Nathan Sawaya talks about his LEGO exhibition, The Art of the Brick: DC Superheroes
- Murray Robertson
- 3 March 2017
Exhibition features over 120 sculptures crafted entirely from LEGO bricks
For the past decade, former lawyer Nathan Sawaya has been exhibiting his extraordinary sculptures created entirely from LEGO. Now, on London's South Bank, Sawaya's latest exhibition is on show, a celebration of LEGO and comic book characters, titled The Art of the Brick: DC Super Heroes.

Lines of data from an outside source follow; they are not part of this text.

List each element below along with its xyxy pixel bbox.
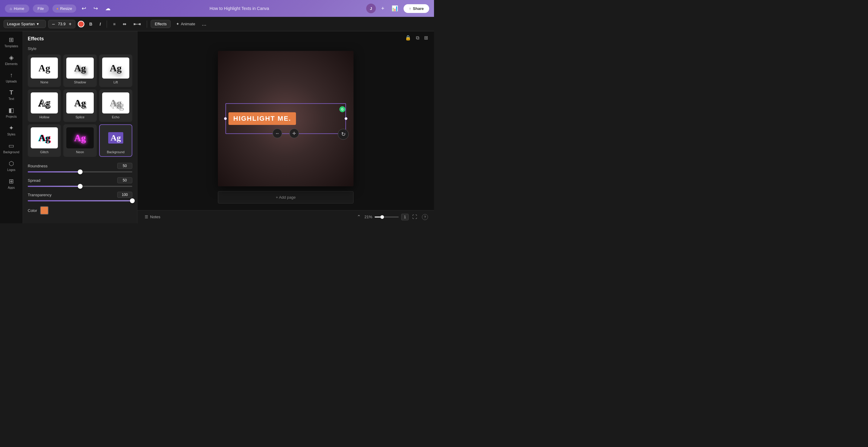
expand-button[interactable]: ⌃: [355, 213, 362, 221]
sidebar-label-text: Text: [8, 97, 14, 101]
right-handle[interactable]: [344, 117, 347, 120]
font-family-select[interactable]: League Spartan ▾: [4, 20, 46, 28]
left-sidebar: ⊞ Templates ◈ Elements ↑ Uploads T Text …: [0, 31, 23, 224]
cloud-icon: ☁: [105, 5, 111, 12]
sidebar-item-text[interactable]: T Text: [1, 87, 22, 103]
cloud-save-button[interactable]: ☁: [103, 3, 113, 13]
style-shadow[interactable]: Ag Shadow: [63, 55, 96, 87]
style-splice[interactable]: Ag Splice: [63, 90, 96, 122]
style-background[interactable]: Ag Background: [99, 124, 132, 157]
spread-value: 50: [117, 177, 132, 183]
sidebar-label-uploads: Uploads: [6, 80, 17, 83]
style-label-hollow: Hollow: [39, 115, 50, 119]
transparency-slider-thumb[interactable]: [130, 198, 135, 203]
undo-button[interactable]: ↩: [80, 3, 88, 13]
style-neon[interactable]: Ag Neon: [63, 124, 96, 157]
share-button[interactable]: ↑ Share: [404, 4, 429, 13]
highlight-text[interactable]: HIGHLIGHT ME.: [228, 112, 296, 125]
animate-button[interactable]: ✦ Animate: [173, 20, 198, 28]
style-label-splice: Splice: [76, 115, 85, 119]
animate-icon: ✦: [176, 22, 179, 26]
align-button[interactable]: ≡: [111, 20, 118, 28]
spread-slider-track[interactable]: [28, 186, 132, 187]
style-hollow[interactable]: Ag Hollow: [28, 90, 61, 122]
file-button[interactable]: File: [33, 4, 49, 13]
add-to-page-button[interactable]: ⊞: [423, 34, 429, 42]
text-color-swatch[interactable]: [78, 21, 84, 27]
sidebar-item-background[interactable]: ▭ Background: [1, 140, 22, 156]
style-lift[interactable]: Ag Lift: [99, 55, 132, 87]
home-button[interactable]: ⌂ Home: [5, 4, 29, 13]
style-echo[interactable]: Ag Echo: [99, 90, 132, 122]
decrease-font-button[interactable]: –: [51, 21, 56, 27]
animate-label: Animate: [181, 22, 195, 26]
style-label-none: None: [40, 80, 48, 84]
sidebar-item-styles[interactable]: ✦ Styles: [1, 122, 22, 138]
elements-icon: ◈: [9, 54, 13, 61]
file-label: File: [38, 6, 44, 11]
help-button[interactable]: ?: [421, 213, 429, 221]
style-preview-none: Ag: [31, 58, 58, 78]
home-icon: ⌂: [10, 6, 12, 11]
style-glitch[interactable]: Ag Glitch: [28, 124, 61, 157]
roundness-header: Roundness 50: [28, 163, 132, 169]
resize-button[interactable]: ● Resize: [53, 4, 76, 13]
roundness-slider-row: Roundness 50: [28, 163, 132, 172]
italic-button[interactable]: I: [97, 20, 103, 28]
add-page-bar[interactable]: + Add page: [218, 191, 353, 204]
panel-title: Effects: [28, 36, 132, 41]
letter-spacing-button[interactable]: ⇤⇥: [131, 20, 143, 28]
canvas[interactable]: HIGHLIGHT ME. G ↔ ✛ ↻: [218, 51, 353, 186]
home-label: Home: [14, 6, 24, 11]
transparency-slider-track[interactable]: [28, 200, 132, 201]
sidebar-item-uploads[interactable]: ↑ Uploads: [1, 69, 22, 85]
dot-icon: ●: [57, 7, 59, 10]
redo-button[interactable]: ↪: [92, 3, 100, 13]
style-preview-hollow: Ag: [31, 93, 58, 113]
font-size-value: 73.9: [57, 22, 66, 26]
sidebar-item-logos[interactable]: ⬡ Logos: [1, 158, 22, 174]
avatar[interactable]: J: [366, 4, 376, 13]
sidebar-item-apps[interactable]: ⊞ Apps: [1, 175, 22, 192]
text-selection[interactable]: HIGHLIGHT ME. G: [228, 112, 343, 125]
sidebar-item-projects[interactable]: ◧ Projects: [1, 104, 22, 121]
left-handle[interactable]: [224, 117, 227, 120]
help-icon: ?: [422, 214, 428, 220]
sidebar-label-logos: Logos: [7, 168, 16, 172]
undo-icon: ↩: [82, 5, 86, 12]
color-swatch[interactable]: [40, 206, 49, 215]
sidebar-label-apps: Apps: [8, 186, 15, 189]
increase-font-button[interactable]: +: [67, 21, 73, 27]
collaborator-avatar: G: [339, 106, 345, 112]
notifications-button[interactable]: 📊: [390, 3, 400, 13]
sidebar-item-elements[interactable]: ◈ Elements: [1, 51, 22, 68]
rotate-button[interactable]: ↻: [338, 129, 349, 140]
bold-button[interactable]: B: [87, 20, 95, 28]
effects-button[interactable]: Effects: [151, 20, 170, 28]
notes-button[interactable]: ☰ Notes: [142, 213, 163, 220]
spread-slider-thumb[interactable]: [78, 184, 83, 189]
zoom-bar[interactable]: [375, 216, 399, 218]
more-options-button[interactable]: ...: [201, 20, 208, 28]
sidebar-label-projects: Projects: [6, 115, 17, 118]
style-label-shadow: Shadow: [74, 80, 86, 84]
line-spacing-button[interactable]: ⇔: [120, 20, 129, 28]
duplicate-button[interactable]: ⧉: [415, 34, 421, 42]
share-icon: ↑: [409, 6, 411, 11]
sidebar-item-templates[interactable]: ⊞ Templates: [1, 34, 22, 50]
add-collaborator-button[interactable]: +: [379, 4, 386, 13]
zoom-thumb[interactable]: [380, 215, 384, 219]
move-button[interactable]: ✛: [289, 129, 299, 138]
roundness-slider-thumb[interactable]: [78, 169, 83, 174]
style-none[interactable]: Ag None: [28, 55, 61, 87]
style-preview-splice: Ag: [66, 93, 93, 113]
spread-header: Spread 50: [28, 177, 132, 183]
text-icon: T: [9, 89, 13, 96]
logos-icon: ⬡: [9, 160, 14, 167]
lock-button[interactable]: 🔒: [404, 34, 412, 42]
styles-icon: ✦: [9, 124, 14, 132]
flip-button[interactable]: ↔: [273, 129, 282, 138]
canvas-controls: ↔ ✛: [273, 129, 299, 138]
roundness-slider-track[interactable]: [28, 171, 132, 172]
fullscreen-button[interactable]: ⛶: [411, 213, 418, 221]
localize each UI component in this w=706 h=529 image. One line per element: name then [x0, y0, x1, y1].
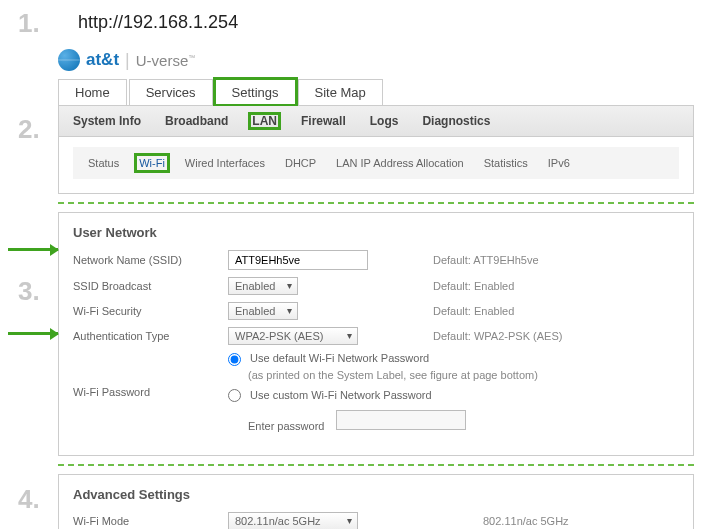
subtab-lan[interactable]: LAN	[250, 114, 279, 128]
lan-tab-wifi[interactable]: Wi-Fi	[136, 155, 168, 171]
brand-att: at&t	[86, 50, 119, 70]
settings-subtabs: System Info Broadband LAN Firewall Logs …	[58, 106, 694, 137]
password-custom-label: Use custom Wi-Fi Network Password	[250, 389, 432, 401]
password-default-radio[interactable]	[228, 353, 241, 366]
subtab-system-info[interactable]: System Info	[71, 114, 143, 128]
main-tabs: Home Services Settings Site Map	[58, 79, 694, 106]
auth-label: Authentication Type	[73, 330, 228, 342]
subtab-logs[interactable]: Logs	[368, 114, 401, 128]
ssid-input[interactable]	[228, 250, 368, 270]
broadcast-label: SSID Broadcast	[73, 280, 228, 292]
tab-home[interactable]: Home	[58, 79, 127, 105]
security-default: Default: Enabled	[433, 305, 514, 317]
tab-site-map[interactable]: Site Map	[298, 79, 383, 105]
wifi-mode-label: Wi-Fi Mode	[73, 515, 228, 527]
broadcast-select[interactable]: Enabled	[228, 277, 298, 295]
wifi-mode-select[interactable]: 802.11n/ac 5GHz	[228, 512, 358, 529]
divider	[58, 202, 694, 204]
tab-services[interactable]: Services	[129, 79, 213, 105]
subtab-firewall[interactable]: Firewall	[299, 114, 348, 128]
enter-password-label: Enter password	[248, 420, 324, 432]
advanced-panel: Advanced Settings Wi-Fi Mode 802.11n/ac …	[58, 474, 694, 529]
ssid-default: Default: ATT9EHh5ve	[433, 254, 539, 266]
lan-tab-ip-alloc[interactable]: LAN IP Address Allocation	[333, 155, 467, 171]
auth-select[interactable]: WPA2-PSK (AES)	[228, 327, 358, 345]
step-number-3: 3.	[0, 276, 58, 307]
lan-tabs: Status Wi-Fi Wired Interfaces DHCP LAN I…	[73, 147, 679, 179]
broadcast-default: Default: Enabled	[433, 280, 514, 292]
tab-settings[interactable]: Settings	[215, 79, 296, 105]
security-select[interactable]: Enabled	[228, 302, 298, 320]
brand-product: U-verse™	[136, 52, 196, 69]
subtab-broadband[interactable]: Broadband	[163, 114, 230, 128]
password-default-label: Use default Wi-Fi Network Password	[250, 352, 429, 364]
lan-tab-dhcp[interactable]: DHCP	[282, 155, 319, 171]
step-number-2: 2.	[0, 106, 58, 145]
lan-tab-status[interactable]: Status	[85, 155, 122, 171]
password-default-note: (as printed on the System Label, see fig…	[248, 369, 538, 381]
divider	[58, 464, 694, 466]
security-label: Wi-Fi Security	[73, 305, 228, 317]
user-network-title: User Network	[73, 225, 679, 240]
enter-password-input[interactable]	[336, 410, 466, 430]
advanced-title: Advanced Settings	[73, 487, 679, 502]
globe-icon	[58, 49, 80, 71]
lan-tab-statistics[interactable]: Statistics	[481, 155, 531, 171]
ssid-label: Network Name (SSID)	[73, 254, 228, 266]
lan-tab-wired[interactable]: Wired Interfaces	[182, 155, 268, 171]
wifi-mode-display: 802.11n/ac 5GHz	[483, 515, 569, 527]
subtab-diagnostics[interactable]: Diagnostics	[420, 114, 492, 128]
password-custom-radio[interactable]	[228, 389, 241, 402]
password-label: Wi-Fi Password	[73, 386, 228, 398]
step-number-4: 4.	[0, 474, 58, 515]
brand-logo: at&t | U-verse™	[58, 45, 694, 79]
address-bar-text: http://192.168.1.254	[58, 6, 238, 45]
auth-default: Default: WPA2-PSK (AES)	[433, 330, 562, 342]
step-number-1: 1.	[0, 6, 58, 39]
lan-tab-ipv6[interactable]: IPv6	[545, 155, 573, 171]
user-network-panel: User Network Network Name (SSID) Default…	[58, 212, 694, 456]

'I had this idea of doing an exhibition that focused on good and evil and the idea of heroes and villains,' explains Sawaya. 'I grew up watching Super Friends, I was a big Batman fan and I watched the TV show in syndication when I was a kid. So I've always been a fan of superheroes.'
Astonishingly, the new exhibition comprises over 120 sculptures crafted from more than two million LEGO bricks, all based on characters from the DC universe. It took Sawaya about 18 months to complete. 'The Batmobile was quite an undertaking,' he says. 'It's one of the largest things I've ever built and it took me two months to create in collaboration with Jim Lee, the legendary comic book artist. He's drawn hundreds of Batmobiles in the comics over the years and so I talked to him about it. He sketched out some ideas and we came up with a brand new Batmobile for this exhibition.'
Back home in Los Angeles, Sawaya has a specially stocked art studio filled with six million LEGO bricks. 'They're all sorted by shape and colour so I can immediately find what I need. But I'm a very unique customer,' he says with some understatement. 'I'm buying hundreds of thousands of bricks every month direct from LEGO.'
Perhaps surprisingly, Sawaya's process doesn't start with LEGO bricks in hand. 'Once I have an idea there's a lot of sketching and visualising in my mind what the final piece is going to look like before I even put down that first brick,' he explains. 'As I work I glue the bricks together one by one, so it's a slow process. And if I make a mistake I actually have to use a hammer and chisel to break it apart. You definitely need patience for this job'.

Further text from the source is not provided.